→ **PROBLEM DETAILS**: Only the lines of the data below from the one with "Macaco - NANÁ VASCONCELOS" through the one with "Cristal - DUO SIQUEIRA LIMA" are wanted. Repeat them exactly.

→ **DATA TO USE**:
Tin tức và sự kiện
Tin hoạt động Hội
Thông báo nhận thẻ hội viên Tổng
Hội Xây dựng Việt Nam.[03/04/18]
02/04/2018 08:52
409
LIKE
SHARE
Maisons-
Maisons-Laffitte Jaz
---
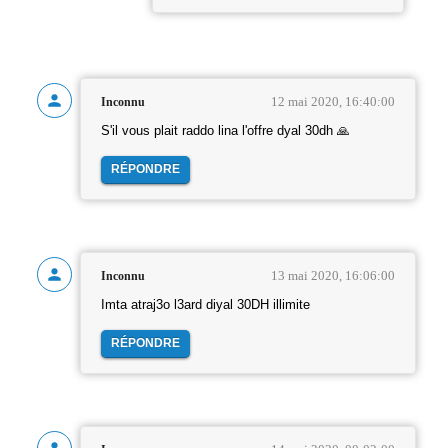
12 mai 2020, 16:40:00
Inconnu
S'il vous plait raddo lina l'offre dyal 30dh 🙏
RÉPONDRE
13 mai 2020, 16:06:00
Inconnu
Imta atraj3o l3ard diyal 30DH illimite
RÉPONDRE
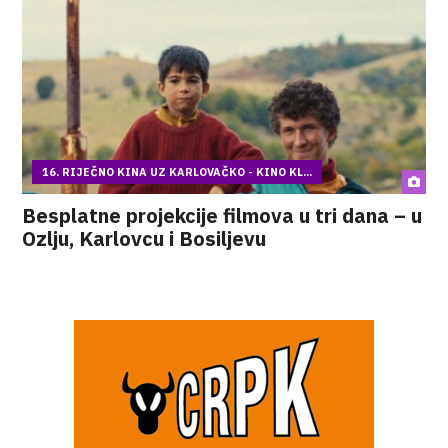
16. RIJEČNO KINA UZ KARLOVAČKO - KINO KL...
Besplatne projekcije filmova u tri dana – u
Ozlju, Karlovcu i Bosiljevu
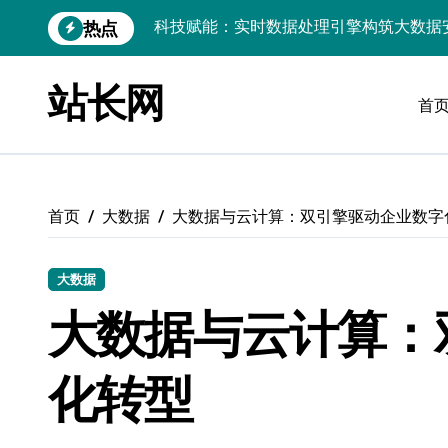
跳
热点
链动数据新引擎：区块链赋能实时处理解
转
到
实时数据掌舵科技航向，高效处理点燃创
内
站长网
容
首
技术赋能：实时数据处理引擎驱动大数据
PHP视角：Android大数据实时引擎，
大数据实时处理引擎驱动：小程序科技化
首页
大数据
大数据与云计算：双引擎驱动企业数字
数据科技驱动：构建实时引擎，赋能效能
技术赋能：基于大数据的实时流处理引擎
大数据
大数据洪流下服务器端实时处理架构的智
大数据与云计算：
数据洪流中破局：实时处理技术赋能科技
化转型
...
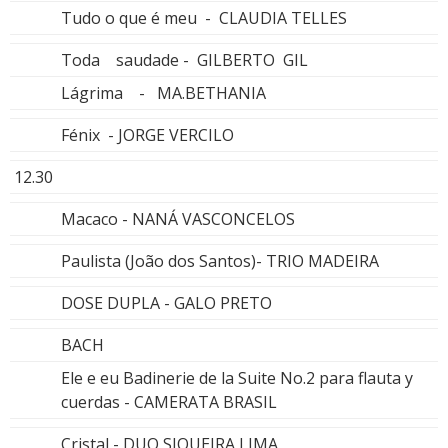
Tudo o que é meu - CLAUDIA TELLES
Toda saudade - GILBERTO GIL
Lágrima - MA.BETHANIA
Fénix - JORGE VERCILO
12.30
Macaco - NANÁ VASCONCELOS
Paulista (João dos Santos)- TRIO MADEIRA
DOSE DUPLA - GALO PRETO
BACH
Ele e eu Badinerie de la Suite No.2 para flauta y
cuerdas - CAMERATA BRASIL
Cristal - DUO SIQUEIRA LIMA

→ **RESPONSE TO THE TASK**:
Macaco - NANÁ VASCONCELOS
Paulista (João dos Santos)- TRIO MADEIRA
DOSE DUPLA - GALO PRETO
BACH
Ele e eu Badinerie de la Suite No.2 para flauta y
cuerdas - CAMERATA BRASIL
Cristal - DUO SIQUEIRA LIMA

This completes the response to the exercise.